## Problem statement
Which lines of the records contain "with"? Collect every one of them.
[[ Supplied data, beginning ]]
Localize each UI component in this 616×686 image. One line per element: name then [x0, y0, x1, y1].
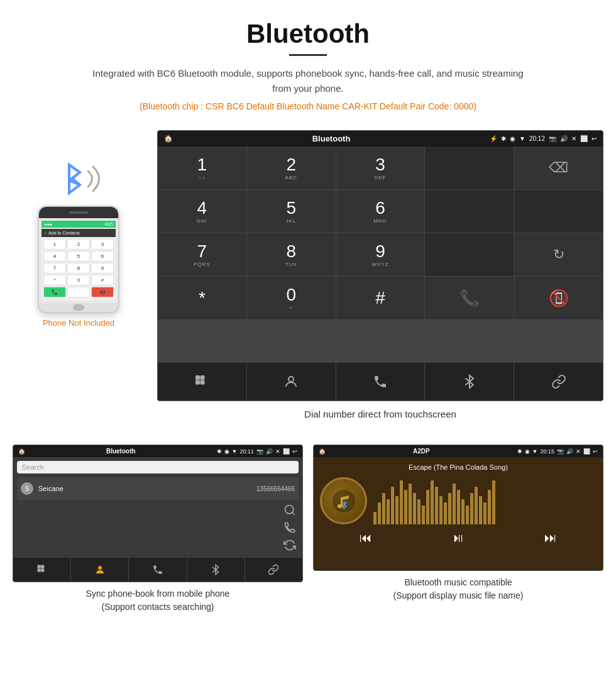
- page-header: Bluetooth Integrated with BC6 Bluetooth …: [0, 0, 616, 130]
- contacts-sig-icon: ▼: [232, 448, 238, 455]
- key-7[interactable]: 7 PQRS: [158, 233, 246, 276]
- usb-icon: ⚡: [490, 135, 497, 142]
- search-bar[interactable]: Search: [17, 461, 299, 473]
- action-link[interactable]: [514, 363, 603, 401]
- key-6[interactable]: 6 MNO: [336, 190, 425, 233]
- sm-action-bt[interactable]: [187, 558, 245, 582]
- contacts-screen-wrap: 🏠 Bluetooth ✱ ◉ ▼ 20:11 📷 🔊 ✕ ⬜ ↩ Search: [13, 445, 303, 619]
- page-title: Bluetooth: [13, 19, 603, 49]
- main-content: ●●●M25 + Add to Contacts 1 2 3 4 5 6: [0, 130, 616, 432]
- contacts-android-screen: 🏠 Bluetooth ✱ ◉ ▼ 20:11 📷 🔊 ✕ ⬜ ↩ Search: [13, 445, 303, 582]
- play-pause-btn[interactable]: ⏯: [452, 531, 465, 545]
- status-right: ⚡ ✱ ◉ ▼ 20:12 📷 🔊 ✕ ⬜ ↩: [490, 135, 597, 142]
- main-screen-caption: Dial number direct from touchscreen: [157, 401, 603, 432]
- album-art: [320, 477, 367, 524]
- phone-key-extra: [67, 287, 90, 297]
- prev-track-btn[interactable]: ⏮: [360, 531, 372, 545]
- key-0[interactable]: 0 +: [247, 277, 336, 319]
- phone-key-hash: #: [91, 275, 114, 285]
- music-win-icon[interactable]: ⬜: [583, 448, 590, 455]
- music-caption: Bluetooth music compatible(Support displ…: [393, 571, 524, 607]
- phone-status-bar: ●●●M25: [41, 221, 116, 228]
- action-bluetooth[interactable]: [425, 363, 514, 401]
- reload-side-icon: [283, 539, 296, 551]
- contacts-back-icon[interactable]: ↩: [292, 448, 297, 455]
- window-icon[interactable]: ⬜: [580, 135, 588, 142]
- music-app-name: A2DP: [413, 448, 430, 455]
- key-8[interactable]: 8 TUV: [247, 233, 336, 276]
- contacts-time: 20:11: [239, 448, 254, 455]
- svg-rect-0: [195, 375, 200, 380]
- key-3[interactable]: 3 DEF: [336, 147, 425, 189]
- phone-key-0: 0: [67, 275, 90, 285]
- time-display: 20:12: [529, 135, 545, 142]
- music-screen-wrap: 🏠 A2DP ✱ ◉ ▼ 20:15 📷 🔊 ✕ ⬜ ↩ Escape (The…: [313, 445, 603, 619]
- sm-action-link[interactable]: [245, 558, 302, 582]
- volume-icon: 🔊: [560, 135, 568, 142]
- home-icon[interactable]: 🏠: [164, 135, 173, 143]
- music-back-icon[interactable]: ↩: [593, 448, 598, 455]
- key-star[interactable]: *: [158, 277, 246, 319]
- music-home-icon[interactable]: 🏠: [319, 448, 326, 455]
- phone-keypad: 1 2 3 4 5 6 7 8 9 *: [41, 237, 116, 301]
- sm-action-apps[interactable]: [13, 558, 70, 582]
- contacts-x-icon[interactable]: ✕: [275, 448, 280, 455]
- svg-rect-3: [195, 380, 200, 385]
- location-icon: ◉: [510, 135, 515, 142]
- phone-side-icon: [283, 521, 296, 534]
- contacts-win-icon[interactable]: ⬜: [283, 448, 290, 455]
- contacts-cam-icon: 📷: [256, 448, 263, 455]
- key-call[interactable]: 📞: [425, 277, 514, 319]
- key-1[interactable]: 1 ○○: [158, 147, 246, 189]
- search-side-icon: [283, 504, 296, 516]
- music-content: [320, 477, 597, 524]
- empty-r3c4: [425, 233, 514, 276]
- next-track-btn[interactable]: ⏭: [544, 531, 557, 545]
- bt-status-icon: ✱: [501, 135, 506, 142]
- phone-call-btn: 📞: [43, 287, 66, 297]
- page-description: Integrated with BC6 Bluetooth module, su…: [88, 66, 528, 96]
- key-5[interactable]: 5 JKL: [247, 190, 336, 233]
- phone-key-8: 8: [67, 263, 90, 274]
- svg-rect-12: [41, 568, 44, 572]
- svg-rect-11: [37, 568, 40, 572]
- phone-key-9: 9: [91, 263, 114, 274]
- phone-bottom-bar: [39, 303, 118, 312]
- music-android-screen: 🏠 A2DP ✱ ◉ ▼ 20:15 📷 🔊 ✕ ⬜ ↩ Escape (The…: [313, 445, 603, 571]
- action-contacts[interactable]: [247, 363, 336, 401]
- empty-r2c5: [514, 190, 603, 233]
- android-screen: 🏠 Bluetooth ⚡ ✱ ◉ ▼ 20:12 📷 🔊 ✕ ⬜ ↩: [157, 130, 603, 401]
- close-icon[interactable]: ✕: [571, 135, 576, 142]
- action-apps[interactable]: [158, 363, 246, 401]
- key-end-call[interactable]: 📵: [514, 277, 603, 319]
- key-2[interactable]: 2 ABC: [247, 147, 336, 189]
- back-icon[interactable]: ↩: [591, 135, 597, 142]
- music-loc-icon: ◉: [525, 448, 530, 455]
- sm-action-contacts[interactable]: [71, 558, 128, 582]
- contacts-loc-icon: ◉: [224, 448, 229, 455]
- contacts-action-row: [13, 558, 302, 582]
- key-hash[interactable]: #: [336, 277, 425, 319]
- phone-screen: ●●●M25 + Add to Contacts 1 2 3 4 5 6: [39, 218, 118, 303]
- key-redial[interactable]: ↻: [514, 233, 603, 276]
- phone-end-btn: 📵: [91, 287, 114, 297]
- svg-point-8: [285, 506, 294, 514]
- app-name-label: Bluetooth: [312, 134, 351, 143]
- contacts-home-icon[interactable]: 🏠: [18, 448, 25, 455]
- contacts-app-name: Bluetooth: [106, 448, 136, 455]
- bottom-screens: 🏠 Bluetooth ✱ ◉ ▼ 20:11 📷 🔊 ✕ ⬜ ↩ Search: [0, 445, 616, 619]
- key-4[interactable]: 4 GHI: [158, 190, 246, 233]
- bluetooth-signal-graphic: [53, 155, 104, 199]
- action-phone[interactable]: [336, 363, 425, 401]
- music-x-icon[interactable]: ✕: [576, 448, 581, 455]
- sm-action-phone[interactable]: [129, 558, 186, 582]
- key-backspace[interactable]: ⌫: [514, 147, 603, 189]
- title-underline: [289, 54, 327, 56]
- phone-home-btn: [73, 304, 84, 311]
- music-sig-icon: ▼: [532, 448, 538, 455]
- empty-r2c4: [425, 190, 514, 233]
- phone-key-star: *: [43, 275, 66, 285]
- svg-point-16: [339, 504, 343, 508]
- key-9[interactable]: 9 WXYZ: [336, 233, 425, 276]
- svg-rect-10: [41, 565, 44, 568]
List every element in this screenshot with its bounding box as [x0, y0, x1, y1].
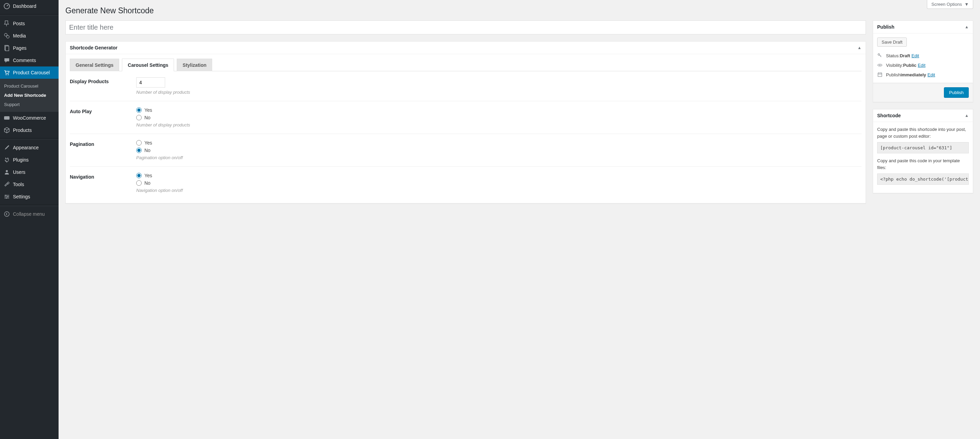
[[ Supplied data, end ]]
## Response
- page-header: Bluetooth Integrated with BC6 Bluetooth …: [0, 0, 616, 130]
- page-description: Integrated with BC6 Bluetooth module, su…: [88, 66, 528, 96]
List every element in this screenshot with its bounding box as [x0, y0, x1, y1].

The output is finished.